TASK DESCRIPTION — Print the whole listing below exactly, skipping every picture.

DATASET EXTRACT —
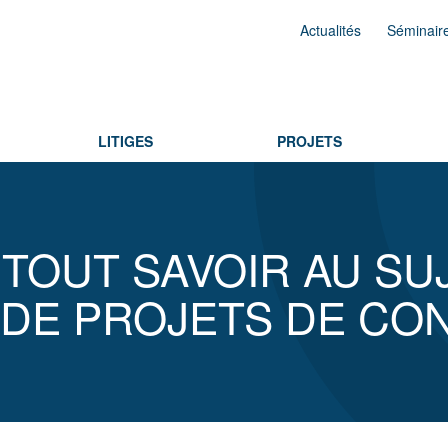
Actualités
Séminair
LITIGES
PROJETS
TOUT SAVOIR AU SU
 DE PROJETS DE CO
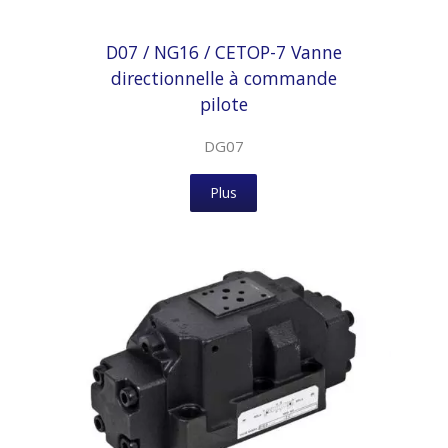
D07 / NG16 / CETOP-7 Vanne
directionnelle à commande
pilote
DG07
Plus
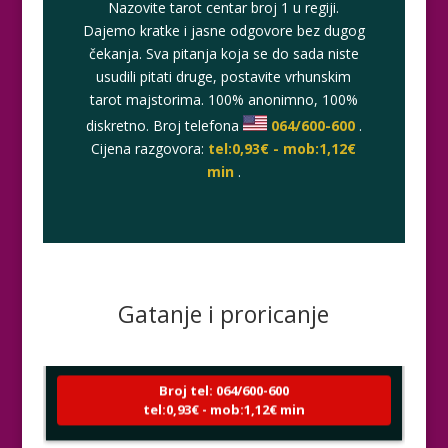
Nazovite tarot centar broj 1 u regiji.
Dajemo kratke i jasne odgovore bez dugog
čekanja. Sva pitanja koja se do sada niste
usudili pitati druge, postavite vrhunskim
tarot majstorima. 100% anonimno, 100%
diskretno. Broj telefona
064/600-600
.
Cijena razgovora:
tel:0,93€ - mob:1,12€
min
.
VIKTORIJA
/ Kod 369
Gatanje i proricanje
Tarot savjetnik je zauzet
TEHNIKE:
astrologija, numerologija, tarot, radiestezija
Broj tel: 064/600-600
tel:0,93€ - mob:1,12€ min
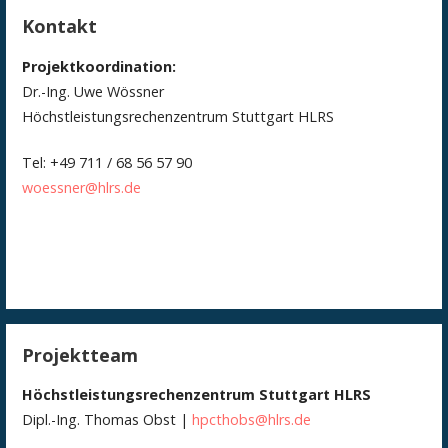
Kontakt
Projektkoordination:
Dr.-Ing. Uwe Wössner
Höchstleistungsrechenzentrum Stuttgart HLRS
Tel: +49 711 / 68 56 57 90
woessner@hlrs.de
Projektteam
Höchstleistungsrechenzentrum Stuttgart HLRS
Dipl.-Ing. Thomas Obst |
hpcthobs@hlrs.de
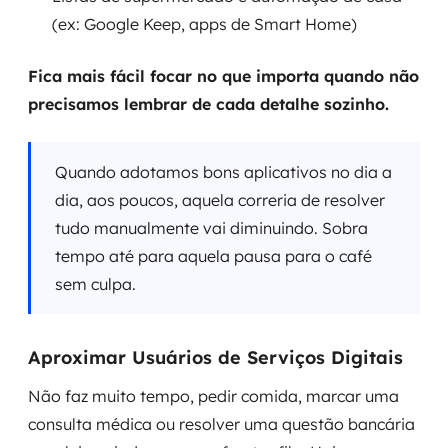
(ex: Google Keep, apps de Smart Home)
Fica mais fácil focar no que importa quando não
precisamos lembrar de cada detalhe sozinho.
Quando adotamos bons aplicativos no dia a
dia, aos poucos, aquela correria de resolver
tudo manualmente vai diminuindo. Sobra
tempo até para aquela pausa para o café
sem culpa.
Aproximar Usuários de Serviços Digitais
Não faz muito tempo, pedir comida, marcar uma
consulta médica ou resolver uma questão bancária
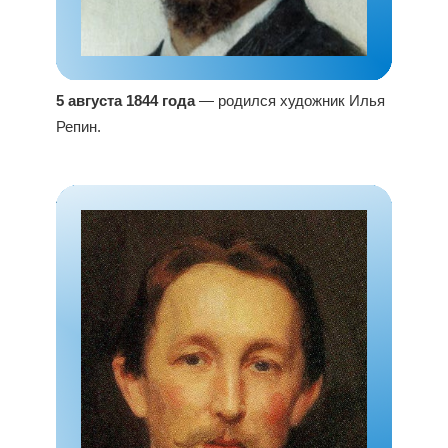
5 августа 1844 года
— родился художник Илья
Репин.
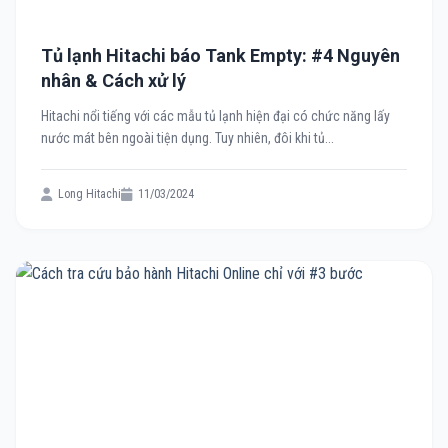
Tủ lạnh Hitachi báo Tank Empty: #4 Nguyên
nhân & Cách xử lý
Hitachi nổi tiếng với các mẫu tủ lạnh hiện đại có chức năng lấy
nước mát bên ngoài tiện dụng. Tuy nhiên, đôi khi tủ...
Long Hitachi
11/03/2024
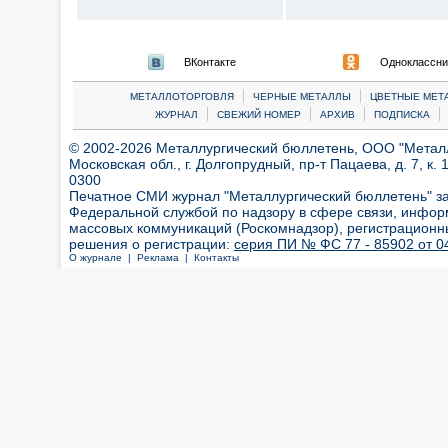
ВКонтакте
Одноклассни
|
|
МЕТАЛЛОТОРГОВЛЯ
ЧЕРНЫЕ МЕТАЛЛЫ
ЦВЕТНЫЕ МЕТ
|
|
|
|
ЖУРНАЛ
СВЕЖИЙ НОМЕР
АРХИВ
ПОДПИСКА
© 2002-2026 Металлургический бюллетень, ООО "Металлт
Московская обл., г. Долгопрудный, пр-т Пацаева, д. 7, к. 1
0300
Печатное СМИ журнал "Металлургический бюллетень" з
Федеральной службой по надзору в сфере связи, инфор
массовых коммуникаций (Роскомнадзор), регистрационн
решения о регистрации:
серия ПИ № ФС 77 - 85902 от 04
О журнале |
Реклама |
Контакты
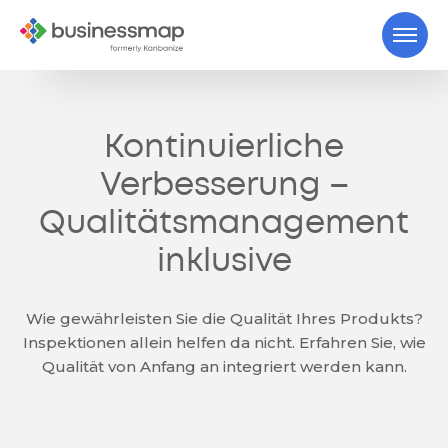
Kontinuierliche
Verbesserung –
Qualitätsmanagement
inklusive
Wie gewährleisten Sie die Qualität Ihres Produkts?
Inspektionen allein helfen da nicht. Erfahren Sie, wie
Qualität von Anfang an integriert werden kann.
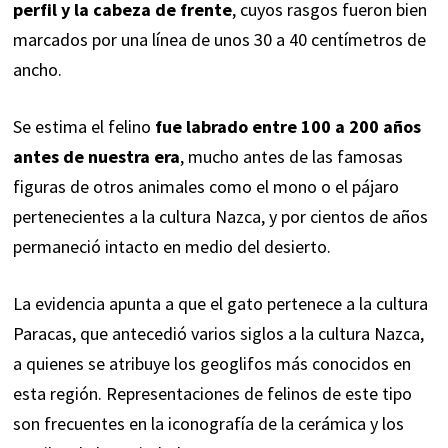
perfil y la cabeza de frente
, cuyos rasgos fueron bien
marcados por una línea de unos 30 a 40 centímetros de
ancho.
Se estima el felino
fue labrado entre 100 a 200 años
antes de nuestra era
, mucho antes de las famosas
figuras de otros animales como el mono o el pájaro
pertenecientes a la cultura Nazca, y por cientos de años
permaneció intacto en medio del desierto.
La evidencia apunta a que el gato pertenece a la cultura
Paracas, que antecedió varios siglos a la cultura Nazca,
a quienes se atribuye los geoglifos más conocidos en
esta región. Representaciones de felinos de este tipo
son frecuentes en la iconografía de la cerámica y los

YOUR RESPONSE —
Actualités
Séminair
LITIGES
PROJETS
TOUT SAVOIR AU SU
 DE PROJETS DE CO
D07 / NG16 / CETOP-7 Vanne
directionnelle à commande
pilote
DG07
Plus
Nazovite tarot centar broj 1 u regiji.
Dajemo kratke i jasne odgovore bez dugog
čekanja. Sva pitanja koja se do sada niste
usudili pitati druge, postavite vrhunskim
tarot majstorima. 100% anonimno, 100%
diskretno. Broj telefona
064/600-600
.
Cijena razgovora:
tel:0,93€ - mob:1,12€
min
.
VIKTORIJA
/ Kod 369
Gatanje i proricanje
Tarot savjetnik je zauzet
TEHNIKE:
astrologija, numerologija, tarot, radiestezija
Broj tel: 064/600-600
tel:0,93€ - mob:1,12€ min
Kontakt
Projektkoordination:
Dr.-Ing. Uwe Wössner
Höchstleistungsrechenzentrum Stuttgart HLRS
Tel: +49 711 / 68 56 57 90
woessner@hlrs.de
Projektteam
Höchstleistungsrechenzentrum Stuttgart HLRS
Dipl.-Ing. Thomas Obst |
hpcthobs@hlrs.de
(ex: Google Keep, apps de Smart Home)
Fica mais fácil focar no que importa quando não
precisamos lembrar de cada detalhe sozinho.
Quando adotamos bons aplicativos no dia a
dia, aos poucos, aquela correria de resolver
tudo manualmente vai diminuindo. Sobra
tempo até para aquela pausa para o café
sem culpa.
Aproximar Usuários de Serviços Digitais
Não faz muito tempo, pedir comida, marcar uma
consulta médica ou resolver uma questão bancária
5 августа 1844 года
— родился художник Илья
Репин.
Tủ lạnh Hitachi báo Tank Empty: #4 Nguyên
nhân & Cách xử lý
Hitachi nổi tiếng với các mẫu tủ lạnh hiện đại có chức năng lấy
nước mát bên ngoài tiện dụng. Tuy nhiên, đôi khi tủ...
Long Hitachi
11/03/2024
ВКонтакте
Одноклассни
|
|
МЕТАЛЛОТОРГОВЛЯ
ЧЕРНЫЕ МЕТАЛЛЫ
ЦВЕТНЫЕ МЕТ
|
|
|
|
ЖУРНАЛ
СВЕЖИЙ НОМЕР
АРХИВ
ПОДПИСКА
© 2002-2026 Металлургический бюллетень, ООО "Металлт
Московская обл., г. Долгопрудный, пр-т Пацаева, д. 7, к. 1
0300
Печатное СМИ журнал "Металлургический бюллетень" з
Федеральной службой по надзору в сфере связи, инфор
массовых коммуникаций (Роскомнадзор), регистрационн
решения о регистрации:
серия ПИ № ФС 77 - 85902 от 04
О журнале |
Реклама |
Контакты
Kontinuierliche
Verbesserung –
Qualitätsmanagement
inklusive
Wie gewährleisten Sie die Qualität Ihres Produkts?
Inspektionen allein helfen da nicht. Erfahren Sie, wie
Qualität von Anfang an integriert werden kann.
perfil y la cabeza de frente
, cuyos rasgos fueron bien
marcados por una línea de unos 30 a 40 centímetros de
ancho.
Se estima el felino
fue labrado entre 100 a 200 años
antes de nuestra era
, mucho antes de las famosas
figuras de otros animales como el mono o el pájaro
pertenecientes a la cultura Nazca, y por cientos de años
permaneció intacto en medio del desierto.
La evidencia apunta a que el gato pertenece a la cultura
Paracas, que antecedió varios siglos a la cultura Nazca,
a quienes se atribuye los geoglifos más conocidos en
esta región. Representaciones de felinos de este tipo
son frecuentes en la iconografía de la cerámica y los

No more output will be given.